Privacy is good. Perfect privacy is really hard, probably unachievable. It’s not a binary thing, but a big dial we can turn up or down. So obviously, we should be turning it up.
The economics · It’s like this. If there’s data flowing over the Net that the intelligence community can scoop up for free, they will, and they’ll store it forever. Criminals and stalkers will scoop too, looking for credit-card numbers and home addresses and so on.
But the Internet volume is so high that if it processing a conversation takes any non-zero investment of effort or money, then spooks and crooks won’t bother (unless you’re a real target); nobody can afford X times billions/day, no matter how small X is.
Thus every time you turn the privacy dial up, even just a little, you make certain classes of surveillance and of crime uneconomic. This is a good thing.
The perfect and the good · There are people out there who want more: They’re not sure HTTPS is good enough (it is), they think your private key should be locked away in specialized hardware (it shouldn’t), and they think Tor and Tails are appropriate for everyday Net use (they’re not).
The problem is twofold: First, the level of privacy the purists want is really complicated, irritating and inconvenient. But we don’t want to give people the impression that basic privacy is hard, because then they just won’t bother.
The other half is that what purists propose won’t work. If democratic-government employees seriously think you’re planning to blow up infrastructure, or are smuggling Uzis to narcos, they’re gonna bypass all the encryption and just put a microphone in a camera in the places where you work. If the Chinese government thinks you might be about to expose official theft, or remind people of June 1989, they’ll take similarly extreme measures. I dunno, maybe Jason Bourne and George Smiley know tricks to hide in plain sight, but you and I are going to have to settle for ordinary strong privacy or maybe even common privacy.

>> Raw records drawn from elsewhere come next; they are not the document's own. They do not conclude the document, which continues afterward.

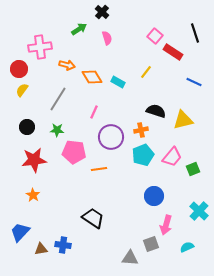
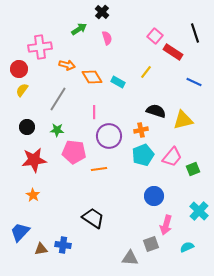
pink line: rotated 24 degrees counterclockwise
purple circle: moved 2 px left, 1 px up
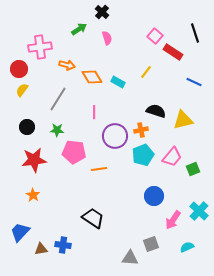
purple circle: moved 6 px right
pink arrow: moved 7 px right, 5 px up; rotated 18 degrees clockwise
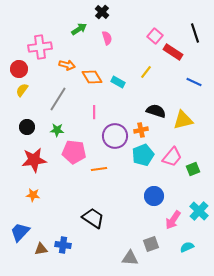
orange star: rotated 24 degrees counterclockwise
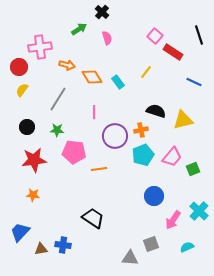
black line: moved 4 px right, 2 px down
red circle: moved 2 px up
cyan rectangle: rotated 24 degrees clockwise
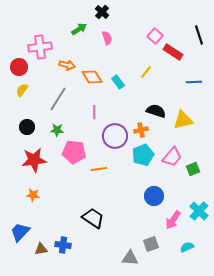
blue line: rotated 28 degrees counterclockwise
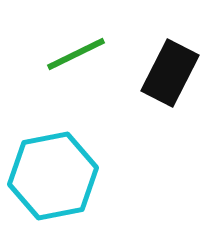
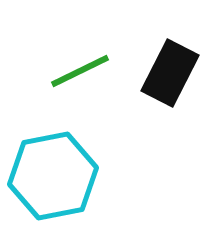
green line: moved 4 px right, 17 px down
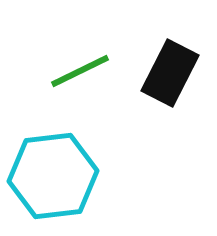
cyan hexagon: rotated 4 degrees clockwise
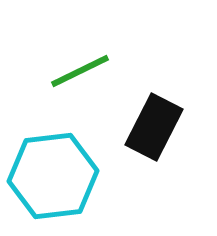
black rectangle: moved 16 px left, 54 px down
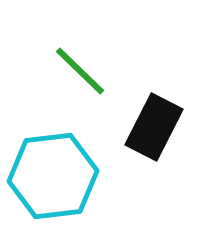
green line: rotated 70 degrees clockwise
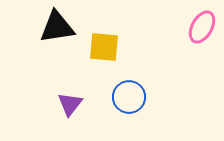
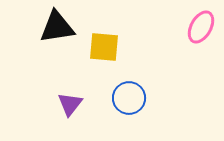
pink ellipse: moved 1 px left
blue circle: moved 1 px down
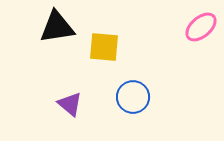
pink ellipse: rotated 20 degrees clockwise
blue circle: moved 4 px right, 1 px up
purple triangle: rotated 28 degrees counterclockwise
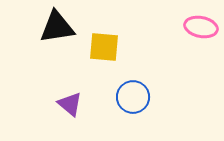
pink ellipse: rotated 52 degrees clockwise
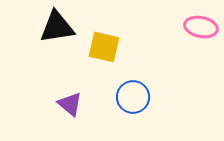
yellow square: rotated 8 degrees clockwise
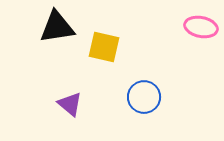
blue circle: moved 11 px right
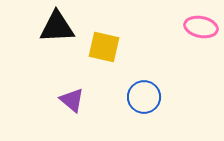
black triangle: rotated 6 degrees clockwise
purple triangle: moved 2 px right, 4 px up
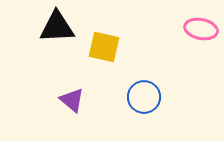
pink ellipse: moved 2 px down
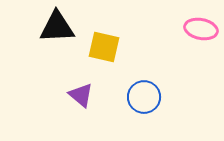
purple triangle: moved 9 px right, 5 px up
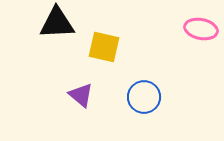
black triangle: moved 4 px up
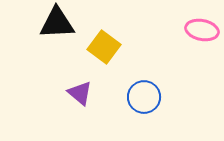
pink ellipse: moved 1 px right, 1 px down
yellow square: rotated 24 degrees clockwise
purple triangle: moved 1 px left, 2 px up
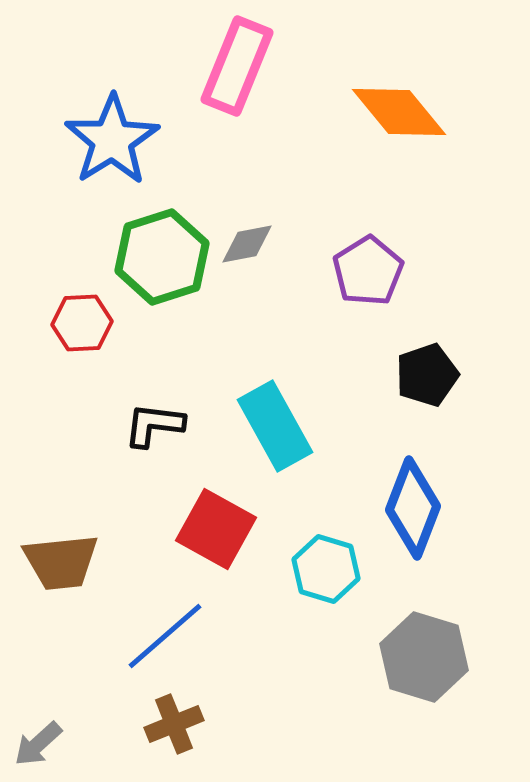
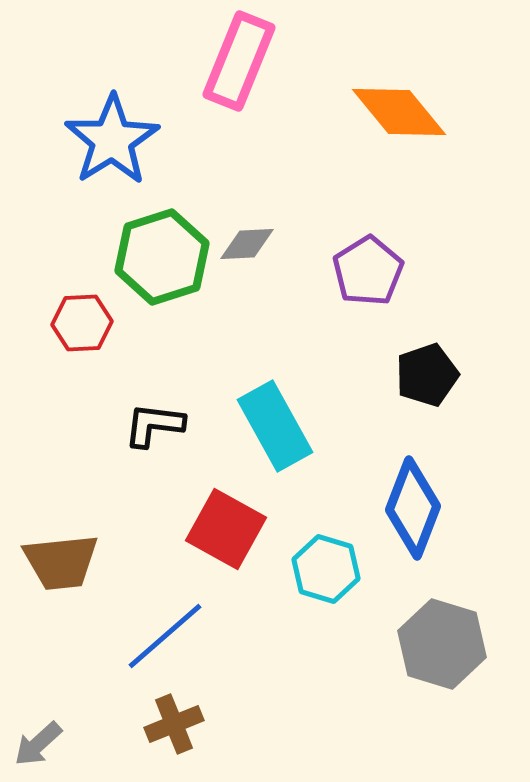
pink rectangle: moved 2 px right, 5 px up
gray diamond: rotated 8 degrees clockwise
red square: moved 10 px right
gray hexagon: moved 18 px right, 13 px up
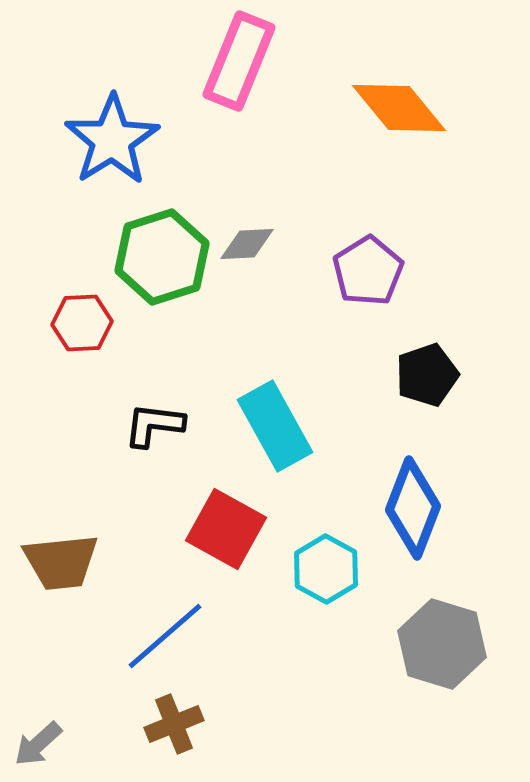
orange diamond: moved 4 px up
cyan hexagon: rotated 12 degrees clockwise
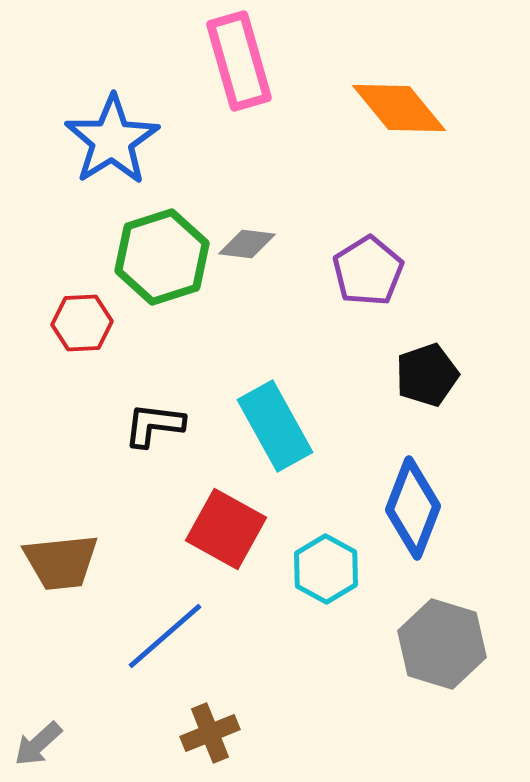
pink rectangle: rotated 38 degrees counterclockwise
gray diamond: rotated 10 degrees clockwise
brown cross: moved 36 px right, 9 px down
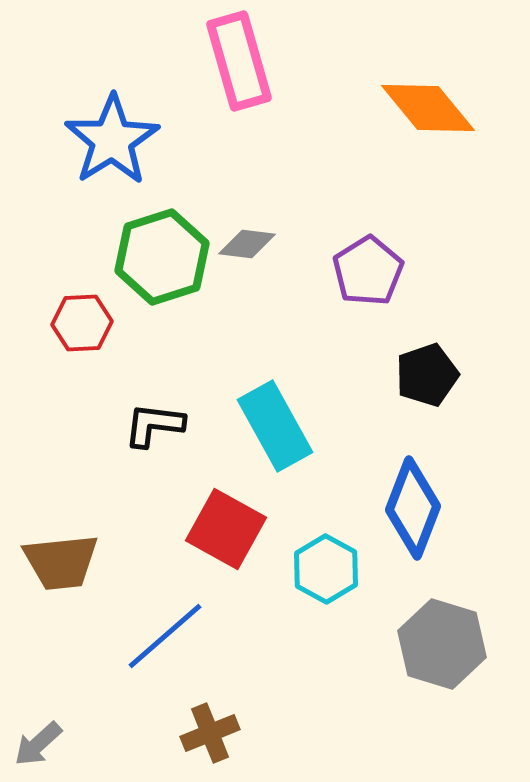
orange diamond: moved 29 px right
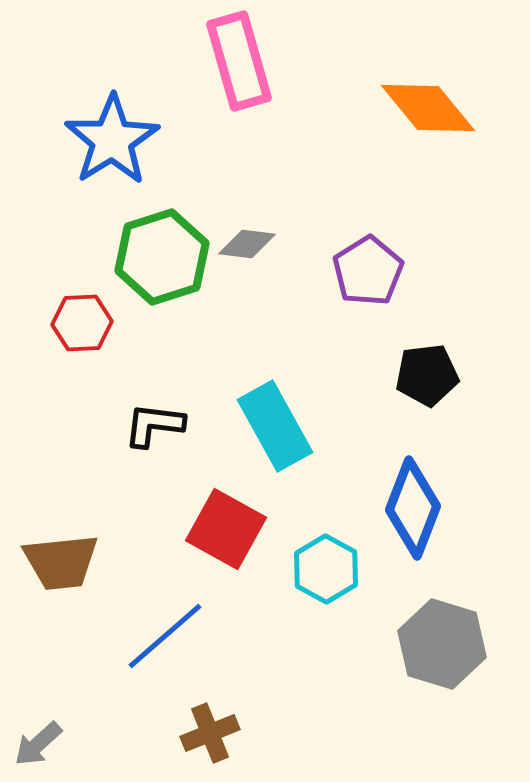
black pentagon: rotated 12 degrees clockwise
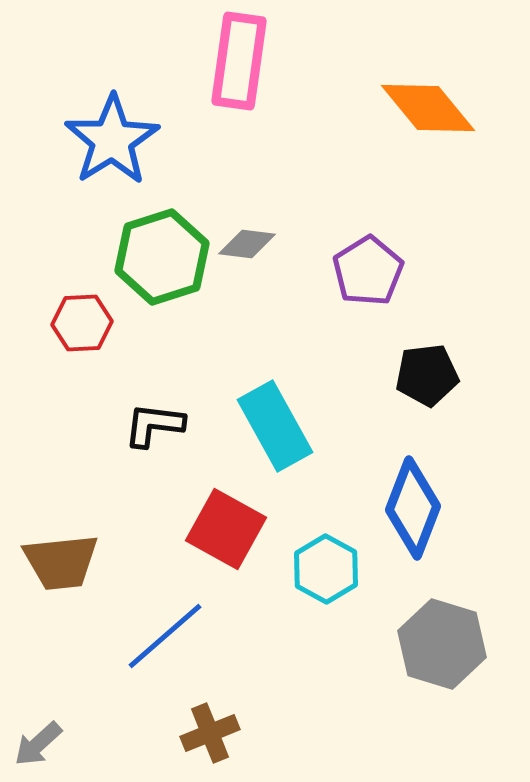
pink rectangle: rotated 24 degrees clockwise
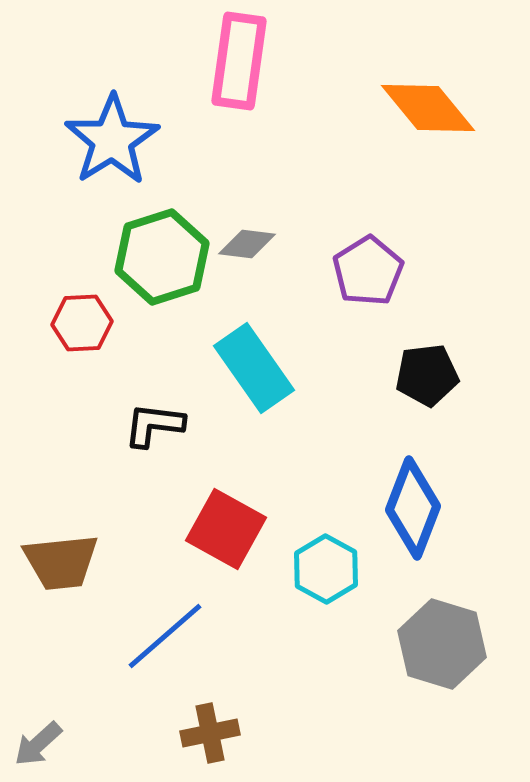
cyan rectangle: moved 21 px left, 58 px up; rotated 6 degrees counterclockwise
brown cross: rotated 10 degrees clockwise
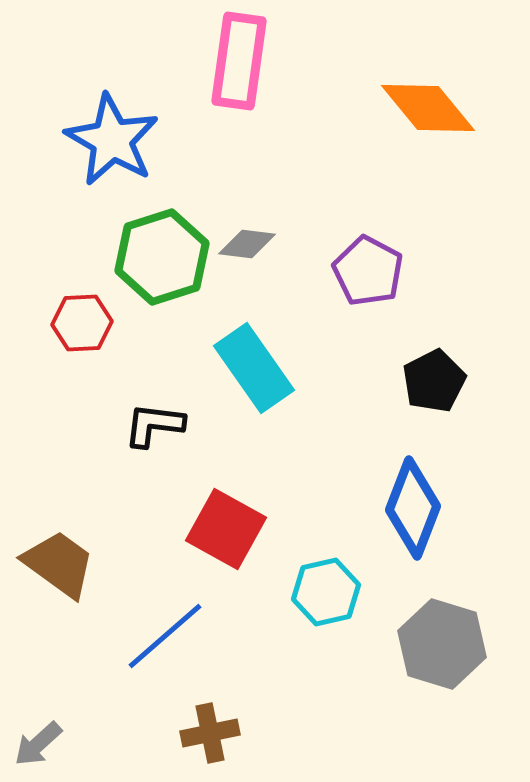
blue star: rotated 10 degrees counterclockwise
purple pentagon: rotated 12 degrees counterclockwise
black pentagon: moved 7 px right, 6 px down; rotated 20 degrees counterclockwise
brown trapezoid: moved 2 px left, 2 px down; rotated 138 degrees counterclockwise
cyan hexagon: moved 23 px down; rotated 18 degrees clockwise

Tor makes all sorts of sense if you occasionally need to purchase something illegal, or you’re a journalist in Thailand working on an exposé concerning the royal family; and you can imagine other scenarios. But if you want to stop the vast majority of daily-life surveillance, just do something so it’s not free any more.
Mechanics · It’s worth checking out Opportunistic Security: some protection most of the time, a draft being kicked around in the IETF, which I predict will gain consensus and become policy.
The idea is simple: Sometimes when you make a Net connection that begins with “http:”, the infrastructure could go ahead and encrypt it for you anyhow. Of course, a real “https:” connection not only does the encryption but tries to prove who you’re talking to, thus making it really hard for someone to read (and maybe change) the messages between you and your bank.
But really, who cares? Given basic modern cryptography, man-in-the-middle attacks require active subversion of the infrastructure, possible but tricky and time-consuming. Which means: It Just. Won’t. Happen. At scale anyhow, against ordinary people doing ordinary things using reasonably modern technology.
The purists are predictably against this, saying it’ll discourage the use of “real” privacy tech, give a false sense of security, and so on. And yeah, real “https:” is better and you should be doing it anyhow.
But opportunistic privacy is better than none. A strong password is better than a weak one. A password manager is better than your memory. A second factor is better than just a password. An encrypted disk is better than a wide-open one. None of these things buy you anything absolute. But every time the dial turns, certain bad things stop happening, and the world becomes a better place.